Published: 03 October 2015

Updated: 03 October 2015

Britain's Tai Woffinden won his second world speedway championship in Poland tonight with a Grand Prix to spare.

Woffinden missed the semi-finals in Torun, the first time he's missed the cut this season. At that point it looked as though his nearest rival, Greg Hancock, would take the title fight to the last GP of the season.

But Hancock ran an uncharacteristic last place in his semi-final, which ended his mathematical chances of overhauling Woffinden to claim a fourth world championship of his own.
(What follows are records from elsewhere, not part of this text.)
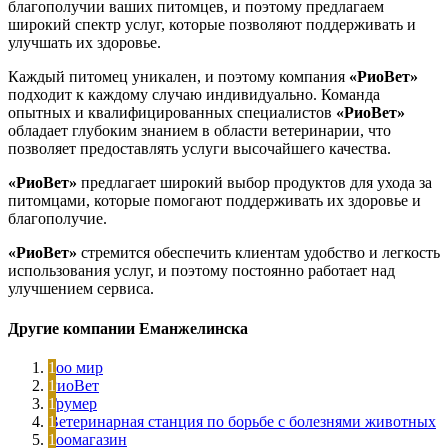
благополучии ваших питомцев, и поэтому предлагаем
широкий спектр услуг, которые позволяют поддерживать и
улучшать их здоровье.
Каждый питомец уникален, и поэтому компания
«РиоВет»
подходит к каждому случаю индивидуально. Команда
опытных и квалифицированных специалистов
«РиоВет»
обладает глубоким знанием в области ветеринарии, что
позволяет предоставлять услуги высочайшего качества.
«РиоВет»
предлагает широкий выбор продуктов для ухода за
питомцами, которые помогают поддерживать их здоровье и
благополучие.
«РиоВет»
стремится обеспечить клиентам удобство и легкость
использования услуг, и поэтому постоянно работает над
улучшением сервиса.
Другие компании Еманжелинска
Зоо мир
РиоВет
Грумер
Ветеринарная станция по борьбе с болезнями животных
Зоомагазин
Woffinden, who was in tears as his title success was confirmed, said: "I feel so emotional. I've worked so hard for the whole year for this. When you work hard for something and it happens it means so much."

The 25-year-old was a rank outsider when he won the 2013 championship and he had a torrid defence of his title in 2014, finishing fourth. But Woffinden was determined to regain the title this year, and has been in brilliant form throughout the season.
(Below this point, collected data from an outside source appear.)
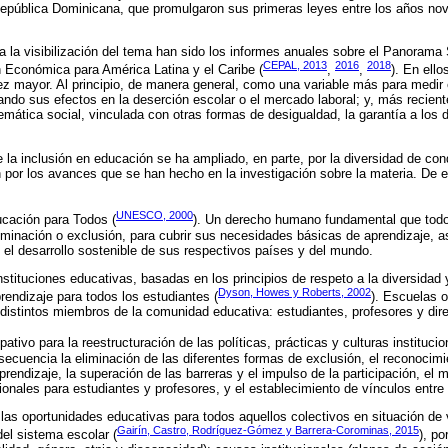
epública Dominicana, que promulgaron sus primeras leyes entre los años nov
 a la visibilización del tema han sido los informes anuales sobre el Panorama
CEPAL, 2013
2016
2018
 Económica para América Latina y el Caribe (
,
,
). En ello
 mayor. Al principio, de manera general, como una variable más para medir e
ndo sus efectos en la deserción escolar o el mercado laboral; y, más recien
mática social, vinculada con otras formas de desigualdad, la garantía a los 
 la inclusión en educación se ha ampliado, en parte, por la diversidad de con
 por los avances que se han hecho en la investigación sobre la materia. De e
UNESCO, 2000
ucación para Todos (
). Un derecho humano fundamental que todos
riminación o exclusión, para cubrir sus necesidades básicas de aprendizaje, as
y el desarrollo sostenible de sus respectivos países y del mundo.
instituciones educativas, basadas en los principios de respeto a la diversidad 
Dyson, Howes y Roberts, 2002
rendizaje para todos los estudiantes (
). Escuelas o
s distintos miembros de la comunidad educativa: estudiantes, profesores y dire
pativo para la reestructuración de las políticas, prácticas y culturas institucio
ecuencia la eliminación de las diferentes formas de exclusión, el reconocimi
prendizaje, la superación de las barreras y el impulso de la participación, el 
ionales para estudiantes y profesores, y el establecimiento de vínculos entre
 las oportunidades educativas para todos aquellos colectivos en situación de 
Gairín, Castro, Rodríguez-Gómez y Barrera-Corominas, 2015
el sistema escolar (
), p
He said: "When you win your first one you can let it get to you. I didn't work as hard as I should have done last year. I've now shown that 2013 wasn't a one-off."

And in a statement that will make his rivals wince, Woffinden added: "I'll be faster, fitter and stronger for next year."

Woffinden also praised his engine tuner Peter Johns and his pit crew, as well as poking some critics in the eye. He said: "My team have worked so hard – Johnsy has tuned the engines so well that I have five that I can just ride and go fast.

"I've had plenty of engine checks this year, so for all those who were saying they were big – they're not. I've had plenty of drugs tests as well. I've proved the doubters wrong," added Woffinden.

Hancock's no-score in the semi-final didn't just send the title in Woffinden's direction, it let his fierce rival Nicki Pedersen close right up in the chase for the silver medal.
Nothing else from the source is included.